At the conclusion of the program’s first year, inspiring student stories emerged. One of the new Brownsville Scholars chose to go into medicine because she had witnessed how family and friends in her community had to seek care in Mexico because of the high cost of health care in the United States. Now a biomedical student, this scholar hopes to become a pediatrician and work with the children of Brownsville. Another student, majoring in sports management, wants to work with underserved youth through coaching Brownsville sports teams. Both these students are typical of Brownsville Scholarship recipients in that they are the first in their families to attend college.
St. Vincent de Paul Society
A veteran business leader who has served Dallas-based D & M Leasing since 1984, Michael “Mike” Albert Hernandez III now focuses primarily on philanthropic activities in the Brownsville area. Among the organizations Mike Hernandez III supports is the St. Vincent de Paul Society, a collective of Christian volunteers committed to doing what they can to help those in need.
The society’s visiting and befriending program is a key part of its efforts.

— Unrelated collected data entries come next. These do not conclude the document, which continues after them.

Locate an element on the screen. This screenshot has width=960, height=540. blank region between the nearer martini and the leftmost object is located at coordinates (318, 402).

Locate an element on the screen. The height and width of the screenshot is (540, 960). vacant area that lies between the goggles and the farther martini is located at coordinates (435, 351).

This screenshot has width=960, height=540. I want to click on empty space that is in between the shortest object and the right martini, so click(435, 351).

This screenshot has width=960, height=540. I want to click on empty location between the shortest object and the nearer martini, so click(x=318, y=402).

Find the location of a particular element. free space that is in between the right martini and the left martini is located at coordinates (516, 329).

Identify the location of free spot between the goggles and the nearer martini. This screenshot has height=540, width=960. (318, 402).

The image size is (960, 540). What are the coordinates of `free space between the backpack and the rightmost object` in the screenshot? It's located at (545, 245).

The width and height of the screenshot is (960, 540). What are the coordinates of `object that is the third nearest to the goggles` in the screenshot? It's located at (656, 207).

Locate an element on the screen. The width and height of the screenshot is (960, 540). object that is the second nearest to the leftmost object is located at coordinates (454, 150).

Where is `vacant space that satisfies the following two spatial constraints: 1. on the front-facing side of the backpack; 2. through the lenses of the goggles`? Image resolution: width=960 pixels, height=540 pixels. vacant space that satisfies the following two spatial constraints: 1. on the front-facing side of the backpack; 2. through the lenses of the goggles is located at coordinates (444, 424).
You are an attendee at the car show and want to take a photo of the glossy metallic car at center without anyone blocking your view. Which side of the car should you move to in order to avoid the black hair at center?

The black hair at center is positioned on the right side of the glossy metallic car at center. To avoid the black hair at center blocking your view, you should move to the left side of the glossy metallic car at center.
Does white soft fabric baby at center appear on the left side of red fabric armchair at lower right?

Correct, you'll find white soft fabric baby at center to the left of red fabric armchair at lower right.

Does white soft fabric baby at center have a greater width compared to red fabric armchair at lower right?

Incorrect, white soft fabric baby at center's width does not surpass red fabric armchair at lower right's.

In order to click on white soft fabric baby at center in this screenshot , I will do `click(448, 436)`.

Volunteers provide their time and personal care to the ill and elderly, building trusting relationships with those who would otherwise struggle to confront issues such as loneliness and depression. Visits are often as simple as providing somebody with a friendly person to chat with, though volunteer support often extends to helping others conduct a range of activities, such as decorating, shopping, and filling out important forms.
A select group of society volunteers also become prison visitors, which may involve visiting prisoners directly or providing child-care services to family members who wish to visit someone in prison.